Baritone Chords

The baritone ukulele uses chord shapes that are identical to GCEA uke. They are also very similar to guitar, just missing the two top strings.

My acclaimed Ukulele Chord Shapes reference book has been adjusted for DGBE tuning. In my opinion, it’s one of the most musical ways to learn chords – certainly for baritone tuning since you’re already moving a lot of stuff from GCEA.

EBOOK version

Baritone DGBE tuning

  • Learn 2,268 chords
  • Easy chord theory
  • 61 page PDF
There are two versions of ʻUkulele Chord Shapes! This link goes to the DGBE version, but if you poke around for more info and leave this page, make sure you don’t end up buying the GCEA edition.

Transposing Chords

If you are studying baritone on its own, you’ll have a much easier time learning these shapes than if you also play standard ukulele chords.

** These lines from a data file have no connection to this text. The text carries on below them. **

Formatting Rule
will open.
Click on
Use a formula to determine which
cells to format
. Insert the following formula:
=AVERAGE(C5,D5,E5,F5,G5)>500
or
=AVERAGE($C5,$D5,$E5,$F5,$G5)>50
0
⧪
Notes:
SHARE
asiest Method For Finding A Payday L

I find that having the same shapes in both tunings is incredibly confusing.

However, if you’re able to transpose the key of the song in your mind and think of your I IV V shapes instead of the actual chord names, you’ll probably have an easier time.

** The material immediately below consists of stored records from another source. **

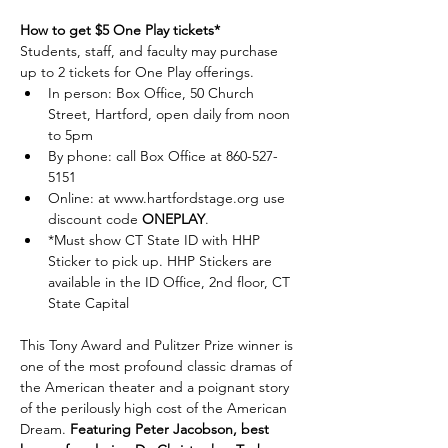
How to get $5 One Play tickets*
Students, staff, and faculty may purchase 
up to 2 tickets for One Play offerings. 
In person: Box Office, 50 Church 
Street, Hartford, open daily from noon 
to 5pm
By phone: call Box Office at 860-527-
5151 
Online: at 
www.hartfordstage.org
 use 
discount code 
ONEPLAY
.
*Must show CT State ID with HHP 
Sticker to pick up. HHP Stickers are 
available in the ID Office, 2nd floor, CT 
State Capital
This Tony Award and Pulitzer Prize winner is 
one of the most profound classic dramas of 
the American theater and a poignant story 
of the perilously high cost of the American 
Dream. 
Featuring Peter Jacobson, best 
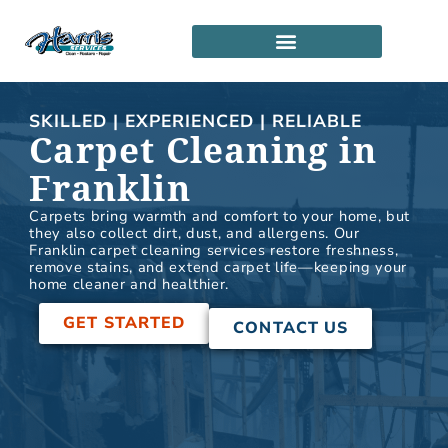
Skip
to
content
SERVICE LOCATIONS
PARTNERSHIP PROGRAM
SKILLED | EXPERIENCED | RELIABLE
Carpet Cleaning in
Franklin
Carpets bring warmth and comfort to your home, but
they also collect dirt, dust, and allergens. Our
Franklin carpet cleaning services restore freshness,
remove stains, and extend carpet life—keeping your
home cleaner and healthier.
GET STARTED
CONTACT US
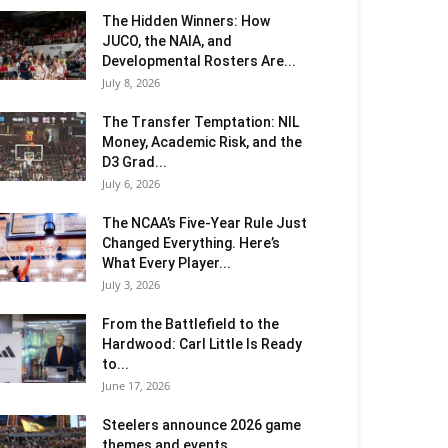
The Hidden Winners: How
JUCO, the NAIA, and
Developmental Rosters Are...
July 8, 2026
The Transfer Temptation: NIL
Money, Academic Risk, and the
D3 Grad...
July 6, 2026
The NCAA’s Five-Year Rule Just
Changed Everything. Here’s
What Every Player...
July 3, 2026
From the Battlefield to the
Hardwood: Carl Little Is Ready
to...
June 17, 2026
Steelers announce 2026 game
themes and events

GCEA chords are a perfect 4th higher than baritone chords. This means that a baritone C major is an F major on GCEA uke. Here’s a reference chart:

Baritone to Standard

C     -> F
C#/D# -> F#/Gb
D     -> G
D#/Eb -> G#/Ab
E     -> A
F     -> A#/Bb
F#/Gb -> B
G     -> C
G#/Ab -> C#/Db
A     -> D
A#/Bb -> D#/Eb
B     -> E

If all you have are GCEA uke chords for reference, you can also convert backwards and move up a 5th or down a 4th:

Standard GCEA to Baritone

C     -> G
C#/D# -> G#/Ab
D     -> A
D#/Eb -> A#/Bb
E     -> B
F     -> C
F#/Gb -> C#/Db
G     -> D
G#/Ab -> D#/Eb
A     -> E
A#/Bb -> F
B     -> F#/Gb
This can be simplified and memorized with BEAD-GCF. BEAD-GCF is simply the pattern of 4th intervals through the natural notes. Read backwards it is a pattern of 5ths. Going up, using the first two letters (BE), it can be simply thought of as: a B on the baritone looks the same as the following chord – E – on standard GCEA uke. Going down, it would simply be the reverse: an E on standard GCEA looks the same as a B on baritone. The pattern does repeat from end to beginning, but a 4th from F is Bb, not B. So the whole line would be shifted down by a flat. F on baritone looks like Bb on GCEA. Mahalo to ubulele for the tip.